Já na gasolina, em uma compra de R$ 194,70, o imposto federal foi de R$ 22,59, enquanto o imposto estadual chegou a R$ 46,17. A diferença é de cerca de 104,4% a mais para o imposto estadual.
Na prática, pelos números apresentados nos cupons, o consumidor pagou:
Etanol:
Valor abastecido: R$ 154,08
Imposto federal: R$ 8,47
Imposto estadual: R$ 26,19
Total de tributos informados: R$ 34,66
Gasolina:
Valor abastecido: R$ 194,70
Imposto federal: R$ 22,59
Imposto estadual: R$ 46,17
Total de tributos informados: R$ 68,76
A polêmica aumenta porque, em 2022, durante a pré-campanha eleitoral, o Congresso aprovou medidas para limitar o ICMS sobre combustíveis, energia elétrica, telecomunicações e transporte público. O Senado aprovou o PLP 18/2022 por 65 votos a 12, fixando teto para o ICMS de itens considerados essenciais. A proposta foi sancionada pelo então presidente Jair Bolsonaro como Lei Complementar 194/2022.
Na época, todos os senadores catarinenses votaram a favor do projeto, segundo registros da votação e cobertura sobre a bancada de Santa Catarina. Entre eles estava Jorginho Mello, então senador e hoje governador de Santa Catarina.
A pergunta que fica é direta: se em 2022 a redução do ICMS era defendida como saída para aliviar o bolso do consumidor, por que agora, com o mesmo debate de combustível caro, o governo estadual não abre mão de parte da arrecadação?
É verdade que a regra atual da gasolina mudou. Desde 2023, o ICMS da gasolina passou a ser cobrado em modelo monofásico, com valor fixo por litro e uniforme nacionalmente, e não mais por uma alíquota percentual definida livremente por cada Estado. Em 2026, esse valor nacional passou para R$ 1,57 por litro da gasolina, conforme atualização dos estados via Comsefaz/Confaz.
Mesmo assim, a cobrança continua sendo receita estadual. Ou seja: ainda que a regra seja nacional, o dinheiro arrecadado com ICMS abastece os cofres dos estados. Para o consumidor comum, pouco importa o desenho técnico da cobrança. O que aparece na bomba é simples: o litro sobe, o salário não acompanha e o discurso político muda conforme quem está no poder.

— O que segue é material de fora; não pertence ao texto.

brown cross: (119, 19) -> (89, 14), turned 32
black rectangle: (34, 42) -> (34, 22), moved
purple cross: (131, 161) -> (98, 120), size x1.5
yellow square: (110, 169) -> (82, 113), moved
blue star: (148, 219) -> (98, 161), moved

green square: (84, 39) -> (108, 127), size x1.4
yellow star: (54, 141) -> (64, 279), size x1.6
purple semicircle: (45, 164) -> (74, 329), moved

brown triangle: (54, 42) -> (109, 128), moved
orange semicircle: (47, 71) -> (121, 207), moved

O debate, portanto, não pode ser tratado como torcida organizada. Quando o imposto federal pesa, há cobrança contra Brasília. Quando o imposto estadual pesa mais, também precisa haver cobrança contra o governo estadual. O contribuinte não pode ser usado apenas como bandeira eleitoral em ano de campanha e esquecido quando o caixa público precisa fechar.

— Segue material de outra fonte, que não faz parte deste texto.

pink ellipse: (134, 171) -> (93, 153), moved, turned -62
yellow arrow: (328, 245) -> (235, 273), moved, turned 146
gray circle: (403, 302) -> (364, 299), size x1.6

Santa Catarina historicamente defende o discurso de eficiência, competitividade e menor carga tributária. Mas o Dia Sem Impostos escancara uma contradição: o Estado que cobra produtividade do cidadão e do empresário também precisa explicar, com transparência, até onde está disposto a reduzir sua própria fatia.
A provocação é legítima: o governo de Santa Catarina pretende discutir redução, compensação ou algum mecanismo para aliviar o ICMS dos combustíveis, ou o discurso de redução de imposto só vale quando a conta está no colo dos outros?
Enquanto essa resposta não vem, quem paga a conta continua sendo o mesmo personagem de sempre: o consumidor que trabalha, abastece, recebe o cupom fiscal e descobre que boa parte do combustível não vai para o tanque — vai para o caixa do governo.